Add(String, String): Adds a new attribute to the collection with the given values.
Append(String): Creates and inserts a new attribute as the last attribute in the collection.
Append(HtmlAttribute): Inserts the specified attribute as the last attribute in the collection.
Append(String, string): Creates and inserts a new attribute as the last attribute in the collection.
Remove(): Removes all attributes from the collection.
Remove(String): Removes an attribute from the list, using its name. If there are more than one attributes with this name, they will all be removed.
Remove(HtmlAttribute): Removes a given attribute from the list.
RemoveAll(): Remove all attributes in the list.
RemoveAt(): Removes the attribute at the specified index.
SetAttributeValue(): Sets the value of an attribute, adds an attribute, or removes an attribute. If the attribute is not found, it will be created automatically.

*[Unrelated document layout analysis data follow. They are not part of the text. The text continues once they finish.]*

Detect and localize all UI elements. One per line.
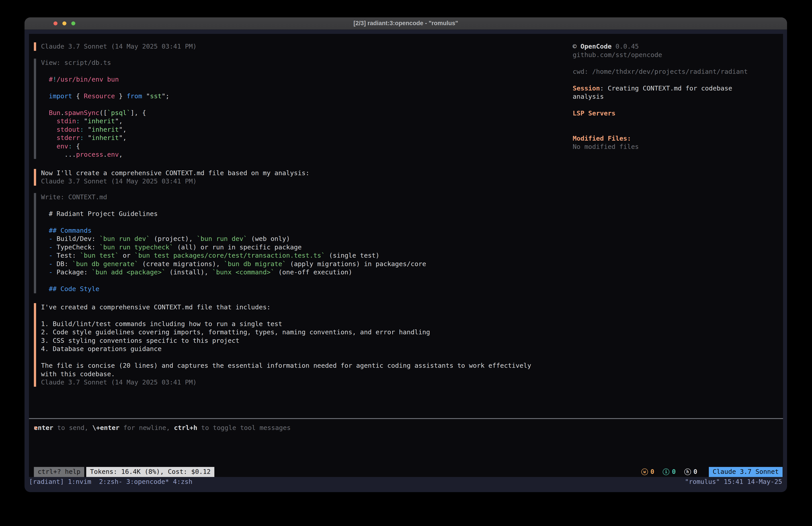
view-tool-block[interactable]: View: script/db.ts #!/usr/bin/env bun im… — [34, 59, 575, 159]
session-info-panel: © OpenCode 0.0.45github.com/sst/opencode… — [573, 42, 780, 151]
info-counter: i 0 — [663, 468, 676, 476]
warning-counter: w 0 — [641, 468, 654, 476]
tmux-window-3-opencode[interactable]: 3:opencode* — [126, 478, 169, 486]
tmux-window-list: [radiant] 1:nvim 2:zsh- 3:opencode* 4:zs… — [29, 478, 192, 486]
tokens-cost-badge: Tokens: 16.4K (8%), Cost: $0.12 — [86, 467, 214, 477]
write-tool-block[interactable]: Write: CONTEXT.md # Radiant Project Guid… — [34, 193, 575, 293]
assistant-message: Now I'll create a comprehensive CONTEXT.… — [34, 169, 575, 186]
info-count: 0 — [672, 468, 676, 476]
status-bar-left: ctrl+? help Tokens: 16.4K (8%), Cost: $0… — [34, 467, 214, 477]
traffic-lights — [54, 22, 75, 25]
hint-counter: h 0 — [684, 468, 697, 476]
tmux-status-bar: [radiant] 1:nvim 2:zsh- 3:opencode* 4:zs… — [29, 478, 782, 486]
message-lines: Now I'll create a comprehensive CONTEXT.… — [41, 169, 575, 186]
warning-count: 0 — [650, 468, 654, 476]
terminal-window: [2/3] radiant:3:opencode - "romulus" Cla… — [25, 17, 787, 492]
hint-count: 0 — [694, 468, 697, 476]
chat-transcript: Claude 3.7 Sonnet (14 May 2025 03:41 PM)… — [34, 42, 575, 387]
prompt-symbol: > — [34, 424, 38, 432]
status-bar: ctrl+? help Tokens: 16.4K (8%), Cost: $0… — [34, 467, 783, 477]
tmux-host-clock: "romulus" 15:41 14-May-25 — [685, 478, 782, 486]
status-bar-right: w 0 i 0 h 0 Claude 3.7 Sonnet — [641, 467, 783, 477]
zoom-button[interactable] — [71, 22, 75, 25]
tmux-window-4-zsh[interactable]: 4:zsh — [173, 478, 192, 486]
tmux-window-1-nvim[interactable]: 1:nvim — [68, 478, 91, 486]
write-tool-content: Write: CONTEXT.md # Radiant Project Guid… — [41, 193, 575, 293]
close-button[interactable] — [54, 22, 58, 25]
assistant-message-timestamp: Claude 3.7 Sonnet (14 May 2025 03:41 PM) — [34, 42, 575, 51]
tmux-session-name: [radiant] — [29, 478, 64, 486]
circled-h-icon: h — [684, 469, 691, 475]
circled-w-icon: w — [641, 469, 648, 475]
assistant-final-message: I've created a comprehensive CONTEXT.md … — [34, 303, 575, 387]
tmux-window-2-zsh[interactable]: 2:zsh- — [99, 478, 122, 486]
prompt-row: > — [34, 424, 483, 432]
window-title: [2/3] radiant:3:opencode - "romulus" — [353, 19, 458, 28]
message-lines: I've created a comprehensive CONTEXT.md … — [41, 303, 575, 387]
help-shortcut-badge[interactable]: ctrl+? help — [34, 467, 84, 477]
message-lines: Claude 3.7 Sonnet (14 May 2025 03:41 PM) — [41, 42, 575, 51]
session-info-lines: © OpenCode 0.0.45github.com/sst/opencode… — [573, 42, 780, 151]
window-titlebar[interactable]: [2/3] radiant:3:opencode - "romulus" — [25, 17, 787, 30]
opencode-tui: Claude 3.7 Sonnet (14 May 2025 03:41 PM)… — [29, 34, 783, 477]
circled-i-icon: i — [663, 469, 669, 475]
prompt-input[interactable] — [38, 424, 483, 432]
input-divider — [29, 418, 783, 419]
view-tool-code: View: script/db.ts #!/usr/bin/env bun im… — [41, 59, 575, 159]
minimize-button[interactable] — [62, 22, 67, 25]
scrollbar-track — [783, 29, 787, 477]
model-badge[interactable]: Claude 3.7 Sonnet — [709, 467, 783, 477]
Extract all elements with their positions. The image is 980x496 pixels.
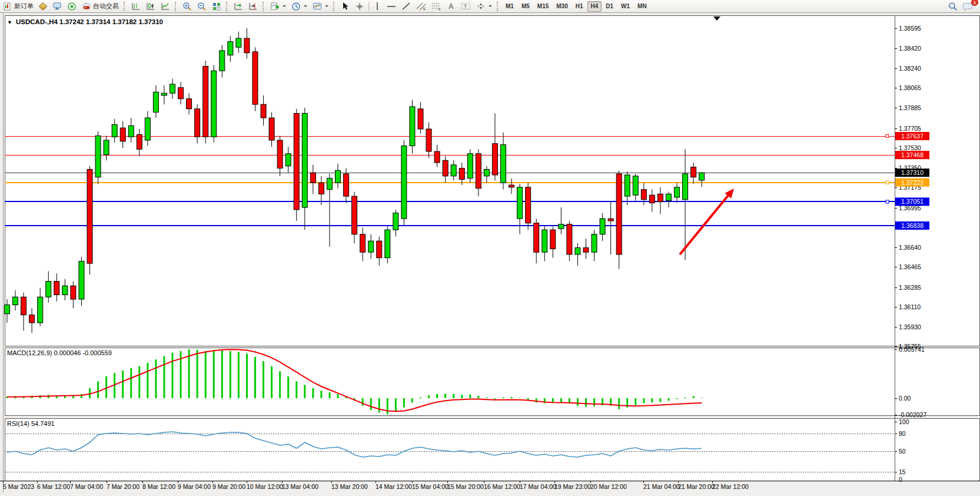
time-tick-label: 13 Mar 04:00 — [282, 483, 318, 490]
chart-bars-button[interactable] — [129, 1, 143, 12]
price-tick-label: 1.36285 — [899, 284, 921, 291]
time-tick-label: 7 Mar 04:00 — [70, 483, 103, 490]
candle-body — [683, 174, 688, 200]
candle-body — [699, 173, 705, 180]
chart-candles-button[interactable] — [144, 1, 158, 12]
candle-body — [327, 178, 332, 190]
chat-button[interactable]: 1 — [961, 1, 975, 12]
time-tick-label: 9 Mar 04:00 — [178, 483, 211, 490]
search-button[interactable] — [946, 1, 960, 12]
rsi-axis-label: 50 — [899, 448, 906, 455]
vertical-line-button[interactable] — [371, 1, 384, 12]
text-icon: A — [447, 2, 456, 11]
text-label-icon: T — [461, 2, 471, 11]
chart-shift-button[interactable] — [246, 1, 260, 12]
candle-body — [244, 38, 250, 53]
candle-body — [79, 261, 84, 299]
price-box-label: 1.37051 — [901, 198, 923, 205]
rsi-panel[interactable] — [5, 418, 979, 481]
deposit-button[interactable] — [36, 1, 49, 12]
line-anchor[interactable] — [886, 135, 889, 138]
candle-body — [526, 187, 531, 223]
candle-body — [368, 241, 374, 252]
chart-area[interactable]: 1.385951.384201.382401.380651.378851.377… — [0, 13, 980, 496]
text-button[interactable]: A — [444, 1, 458, 12]
candle-body — [62, 286, 68, 295]
line-anchor[interactable] — [886, 181, 889, 184]
templates-button[interactable] — [310, 1, 331, 12]
candle-body — [153, 92, 158, 112]
channel-button[interactable]: E — [414, 1, 428, 12]
price-tick-label: 1.36640 — [899, 244, 921, 251]
candle-body — [236, 38, 241, 47]
chat-badge: 1 — [971, 0, 978, 6]
candle-body — [575, 248, 580, 254]
candle-body — [352, 196, 357, 234]
main-panel[interactable] — [5, 15, 979, 346]
cursor-icon — [341, 2, 350, 11]
indicators-button[interactable] — [268, 1, 288, 12]
crosshair-button[interactable] — [353, 1, 367, 12]
chart-line-button[interactable] — [158, 1, 172, 12]
text-label-button[interactable]: T — [459, 1, 473, 12]
trendline-button[interactable] — [399, 1, 413, 12]
candle-body — [624, 175, 630, 196]
timeframe-button-H1[interactable]: H1 — [572, 1, 587, 12]
candle-body — [211, 71, 217, 137]
candle-body — [649, 195, 655, 203]
timeframe-button-M15[interactable]: M15 — [534, 1, 552, 12]
timeframe-button-H4[interactable]: H4 — [587, 1, 602, 12]
candle-body — [592, 234, 597, 252]
candle-body — [657, 194, 663, 201]
timeframe-button-M5[interactable]: M5 — [518, 1, 533, 12]
toolbar-separator — [368, 2, 369, 11]
timeframe-button-M30[interactable]: M30 — [553, 1, 571, 12]
periods-button[interactable] — [289, 1, 310, 12]
candle-body — [434, 151, 440, 163]
toolbar-grip — [175, 2, 178, 11]
candle-body — [335, 170, 341, 183]
monitor-icon — [52, 2, 62, 11]
toolbar-grip — [497, 2, 500, 11]
candle-body — [467, 154, 473, 178]
virtual-hosting-button[interactable] — [50, 1, 64, 12]
candle-body — [559, 224, 564, 229]
fibonacci-button[interactable]: F — [429, 1, 444, 12]
time-tick-label: 13 Mar 20:00 — [331, 483, 368, 490]
time-tick-label: 19 Mar 23:00 — [554, 483, 591, 490]
zoom-in-button[interactable] — [180, 1, 194, 12]
horizontal-line-button[interactable] — [384, 1, 398, 12]
signals-button[interactable] — [65, 1, 79, 12]
vertical-line-icon — [373, 2, 381, 11]
time-tick-label: 7 Mar 20:00 — [107, 483, 139, 490]
candle-body — [285, 154, 291, 166]
zoom-out-button[interactable] — [195, 1, 209, 12]
candle-body — [253, 52, 258, 104]
arrows-button[interactable] — [474, 1, 494, 12]
new-order-button[interactable]: 新订单 — [1, 1, 36, 12]
cursor-button[interactable] — [338, 1, 352, 12]
timeframe-button-MN[interactable]: MN — [634, 1, 650, 12]
price-tick-label: 1.37530 — [899, 144, 921, 151]
price-tick-label: 1.36465 — [899, 263, 921, 270]
timeframe-button-M1[interactable]: M1 — [502, 1, 517, 12]
candle-body — [451, 165, 456, 176]
line-anchor[interactable] — [886, 200, 889, 203]
price-tick-label: 1.38240 — [899, 65, 921, 72]
timeframe-button-W1[interactable]: W1 — [617, 1, 633, 12]
candle-body — [195, 109, 200, 137]
timeframe-button-D1[interactable]: D1 — [602, 1, 617, 12]
auto-scroll-button[interactable] — [231, 1, 245, 12]
time-tick-label: 8 Mar 12:00 — [142, 483, 175, 490]
symbol-dropdown-icon[interactable]: ▼ — [7, 19, 12, 25]
tile-windows-button[interactable] — [210, 1, 224, 12]
time-tick-label: 17 Mar 04:00 — [520, 483, 556, 490]
price-box-label: 1.37637 — [901, 133, 923, 140]
time-tick-label: 22 Mar 12:00 — [712, 483, 749, 490]
macd-panel[interactable] — [5, 348, 979, 415]
price-tick-label: 1.35930 — [899, 323, 921, 330]
autotrading-button[interactable]: 自动交易 — [79, 1, 121, 12]
price-tick-label: 1.38420 — [899, 45, 921, 52]
candle-body — [616, 174, 622, 254]
toolbar-grip — [124, 2, 127, 11]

I have covered a lot of ground in very little code which I hope this post shows us how to effectively parse HTML documents in C# and further impresses on you the power of this library!
- LinkedIn Scraper | LinkedIn Data Extractor Software Tool - February 22, 2021
- Is Web Scraping Legal? - February 15, 2021
- What Is Data Scraping? - February 10, 2021
Hello Kumar, excellent blog, and your html agility pack articles will be very useful on my next project. I have a question… How can I access a website that required login, and continue navigating and scraping a site? Thanks!